Two minutes later, at 11:18, police were dispatched. The first crews arrived four minutes later.
“I look out the window and it looked like a swarm of kids,” said neighbor Susan Craig, who has lived in her home, with her husband Alex, for 46 years. “Kids were running left and right, helter-skelter.”
As people were leaving the party, piling into cars, more shots were fired.
Mr. Scherer, who showed up at the Scottwood home after the shooting, said people in cars were shooting at other people in cars, continuing to fire as they sped off.
A total of four people, including Mr. Bolden, were wounded in the shooting. Treated for “minor injuries” were Ronald Smith, 22, Taylor McCormick, 19, and Sidresha Lamb, 17, all of Toledo.
“I'll call it hell,” Mr. Bolden said. "A bullet ain't got no name. They'll come at anybody.”
Ms. Boone and other Old West End residents, who sounded off on social media, said police should have responded sooner.
“I definitely think they dropped the ball,” Ms. Boone said. “They just didn't take action quick enough. I know we're short on cops … but they already knew it was a problem house.”
Police Sgt. Joe Heffernan said that, on busy nights — like weekends, when 911-call volume often increases — “we have to prioritize our calls by level of importance.”
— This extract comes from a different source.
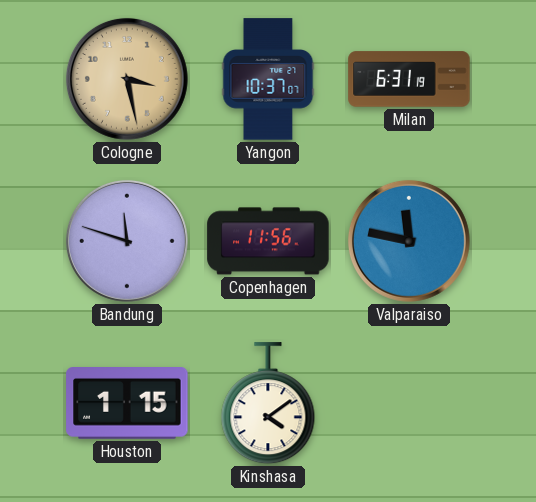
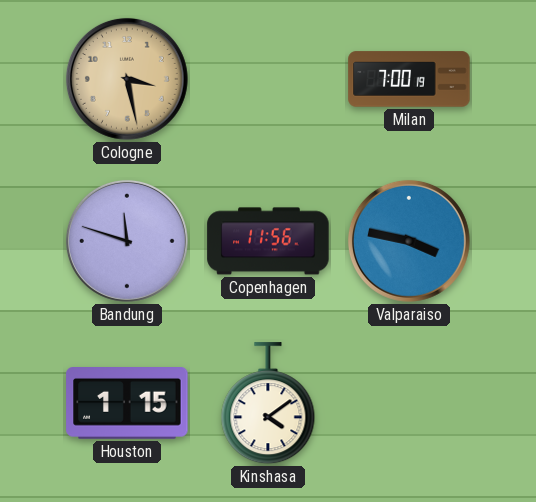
Yangon: 10:37 -> none
Milan: 6:31 -> 7:00
Valparaiso: 11:47 -> 3:47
“The initial call … had not been dispatched because of higher priority calls,” the sergeant said.
About three weeks earlier, police and Signal 88 were sent to the house to break up another party, Mr. Scherer said.
The Scottwood house's wrap-around porch was littered Monday afternoon with broken glass. A tipped-over city garbage can lay on the ground with at least one empty liquor bottle inside. A man who answered the door declined to comment.